In the most recent campaign finance report, IndyAustin reports that it has broadened its mission. In addition to supporting Prop J, it is opposing Mayor Steve Adler, Council Member Pio Renteria and District 9 candidate Danielle Skidmore (who is challenging Mayor Pro Tem Kathie Tovo for the seat). Finally, it discloses that it will be supporting an “ordinance w/r/t City land & sports facilities/entertainment stadiums.”
IndyAustin reported raising just a whisker under $30,000 over the last three months. Almost all of it came from three major donors. The smallest one –– $3,000 –– came from local real estate investor Brian Rodgers, a regular donor to causes aligned with Fred Lewis and neighborhood preservationists.
Then there was $5,000 from Joel Hechler, who describes himself as a “former investor” who lives in Tenafly, NJ. What I gather from Google is that this is Cory Joel Hechler. A rather sparse LinkedIn under that name identifies him as an “executive director” at JP Morgan. An online database of securities brokers lists him as having worked at Bear Sterns from 1987-2006 and JP Morgan from 2006-13. There’s no obvious reason that I can identify for why he’d be involved in Austin politics.

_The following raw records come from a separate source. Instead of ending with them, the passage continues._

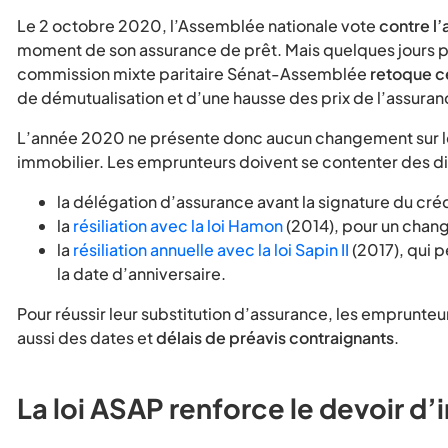
Le 2 octobre 2020, l’Assemblée nationale vote
contre l
moment de son assurance de prêt. Mais quelques jours plu
commission mixte paritaire Sénat-Assemblée
retoque 
de démutualisation et d’une hausse des prix de l’assuran
L’année 2020 ne présente donc aucun changement sur le p
immobilier. Les emprunteurs doivent se contenter des disp
la délégation d’assurance avant la signature du crédi
la
résiliation avec la loi Hamon
(2014), pour un chang
la
résiliation annuelle avec la loi Sapin II
(2017), qui 
la date d’anniversaire.
Pour réussir leur substitution d’assurance, les emprunteu
aussi des dates et
délais de préavis contraignants
.
La loi ASAP renforce le devoir d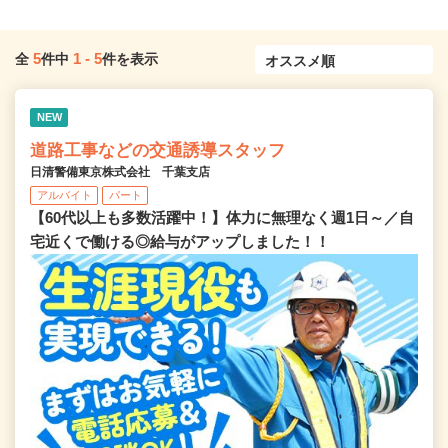
5
1
-
5
全
件中
件を表示
NEW
道路工事などの交通誘導スタッフ
日清警備東京株式会社 千葉支店
アルバイト
パート
【60代以上も多数活躍中！】体力に無理なく週1日～／自
宅近くで働ける◎給与がアップしました！！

Finally, IndyAustin got $20,000 from Irving Kessler, who lists his address in Paradise Valley, Arizona and describes himself as a “former investment manager.” It looks like his first name is misspelled on the campaign report, and that this is actually a check from Irvin or Irv Kessler, a hedge fund manager who serves as the principal or chairman of Provident Real Estate Advisors, which is based in Minneapolis. The Minneapolis Star Tribune described Kessler as a “publicity-shy hedge-fund manager” in 2011 when it discovered that he was providing much of the capital behind a proposed casino.

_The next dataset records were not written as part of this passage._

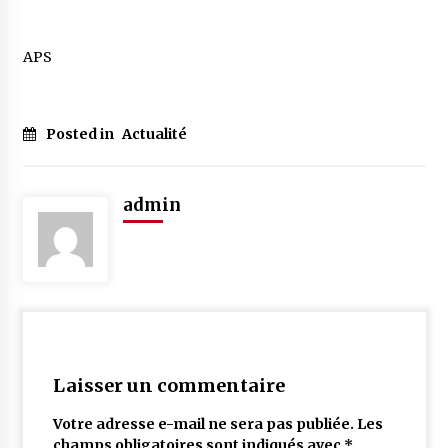
APS
Posted in
Actualité
admin
Laisser un commentaire
Votre adresse e-mail ne sera pas publiée.
Les
champs obligatoires sont indiqués avec
*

So what is Kessler’s link to Austin politics? It very likely has to do with his link to the Circuit of the Americas race track. In 2012, the Statesman identified him as one of the investors:
A racing enthusiast, Kessler popped up prominently on the Internet after a 2009 incident in which his $3 million McLaren F1 road car caught fire while he was driving it in California.

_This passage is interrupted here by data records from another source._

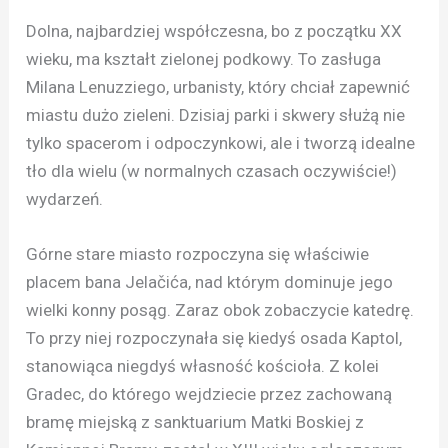
Dolna, najbardziej współczesna, bo z początku XX
wieku, ma kształt zielonej podkowy. To zasługa
Milana Lenuzziego, urbanisty, który chciał zapewnić
miastu dużo zieleni. Dzisiaj parki i skwery służą nie
tylko spacerom i odpoczynkowi, ale i tworzą idealne
tło dla wielu (w normalnych czasach oczywiście!)
wydarzeń.
Górne stare miasto rozpoczyna się właściwie
placem bana Jelačića, nad którym dominuje jego
wielki konny posąg. Zaraz obok zobaczycie katedrę.
To przy niej rozpoczynała się kiedyś osada Kaptol,
stanowiąca niegdyś własność kościoła. Z kolei
Gradec, do którego wejdziecie przez zachowaną
bramę miejską z sanktuarium Matki Boskiej z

Kessler did not return a call from the American-Statesman on Wednesday, and Circuit of the Americas officials did not disclose whether the Minnesota hedge fund manager was the Kessler listed in the SEC filing for the track.
COTA, of course, is unhappy with the Columbus Crew coming to Austin. It is host to a lesser soccer team that it doesn’t want overshadowed by an MLS team. It is therefore friendly to the efforts of activists to get the stadium deal proposed for the Crew overturned by voters.